### Task to carry out
Locate the line that contains "宇宙をより身近に JAXA職員の講演会" in the entries below, then repeat it and every following line through the line that contains "わり、現在は各地の学校で講演を行っています。", exactly, and no others.
+++
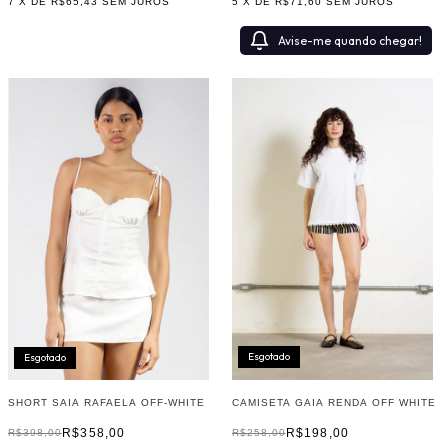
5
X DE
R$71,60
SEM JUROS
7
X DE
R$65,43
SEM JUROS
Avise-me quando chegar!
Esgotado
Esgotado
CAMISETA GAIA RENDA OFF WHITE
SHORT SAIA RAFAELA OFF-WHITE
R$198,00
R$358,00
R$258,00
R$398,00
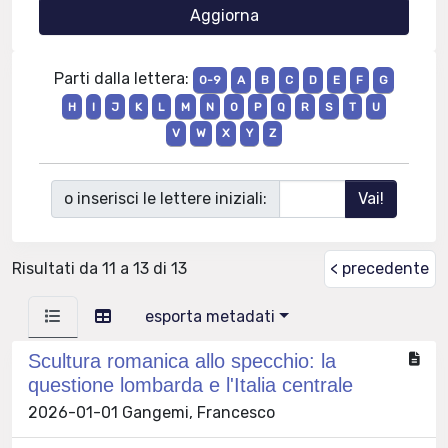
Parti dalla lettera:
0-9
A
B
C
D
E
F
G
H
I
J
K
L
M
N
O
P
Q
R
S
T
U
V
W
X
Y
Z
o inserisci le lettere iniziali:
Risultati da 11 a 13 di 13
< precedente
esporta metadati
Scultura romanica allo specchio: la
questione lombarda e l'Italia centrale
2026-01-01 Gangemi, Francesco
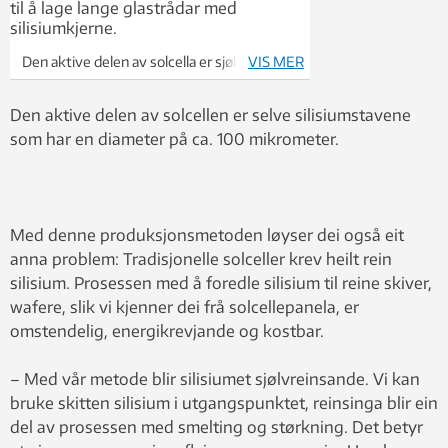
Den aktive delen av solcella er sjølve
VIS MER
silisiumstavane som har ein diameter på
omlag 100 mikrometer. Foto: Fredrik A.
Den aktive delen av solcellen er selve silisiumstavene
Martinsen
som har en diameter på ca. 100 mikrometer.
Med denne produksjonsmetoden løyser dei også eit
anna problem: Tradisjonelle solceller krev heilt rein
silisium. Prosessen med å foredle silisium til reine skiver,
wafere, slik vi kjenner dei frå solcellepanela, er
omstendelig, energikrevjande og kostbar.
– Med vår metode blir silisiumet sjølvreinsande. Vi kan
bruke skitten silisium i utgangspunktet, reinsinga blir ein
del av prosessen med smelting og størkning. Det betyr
+++
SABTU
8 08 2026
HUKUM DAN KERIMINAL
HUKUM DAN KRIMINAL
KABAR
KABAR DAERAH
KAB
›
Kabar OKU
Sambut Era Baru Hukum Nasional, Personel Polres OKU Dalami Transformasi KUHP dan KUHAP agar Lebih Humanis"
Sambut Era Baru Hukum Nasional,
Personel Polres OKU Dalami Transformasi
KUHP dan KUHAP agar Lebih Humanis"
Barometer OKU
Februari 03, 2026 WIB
+++
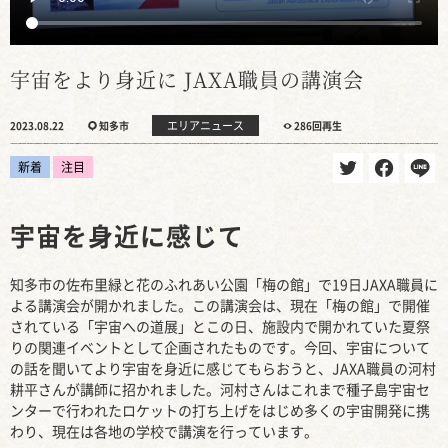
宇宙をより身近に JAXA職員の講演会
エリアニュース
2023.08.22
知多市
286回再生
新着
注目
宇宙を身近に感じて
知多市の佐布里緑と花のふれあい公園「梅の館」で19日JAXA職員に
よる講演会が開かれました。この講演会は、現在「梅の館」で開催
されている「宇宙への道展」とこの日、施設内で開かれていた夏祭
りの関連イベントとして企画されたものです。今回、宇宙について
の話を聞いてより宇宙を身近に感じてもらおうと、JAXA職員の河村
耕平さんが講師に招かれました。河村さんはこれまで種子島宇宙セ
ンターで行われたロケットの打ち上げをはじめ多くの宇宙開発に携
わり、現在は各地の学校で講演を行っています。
+++
### Result for this exercise
宇宙をより身近に JAXA職員の講演会
エリアニュース
2023.08.22
知多市
286回再生
新着
注目
宇宙を身近に感じて
知多市の佐布里緑と花のふれあい公園「梅の館」で19日JAXA職員に
よる講演会が開かれました。この講演会は、現在「梅の館」で開催
されている「宇宙への道展」とこの日、施設内で開かれていた夏祭
りの関連イベントとして企画されたものです。今回、宇宙について
の話を聞いてより宇宙を身近に感じてもらおうと、JAXA職員の河村
耕平さんが講師に招かれました。河村さんはこれまで種子島宇宙セ
ンターで行われたロケットの打ち上げをはじめ多くの宇宙開発に携
わり、現在は各地の学校で講演を行っています。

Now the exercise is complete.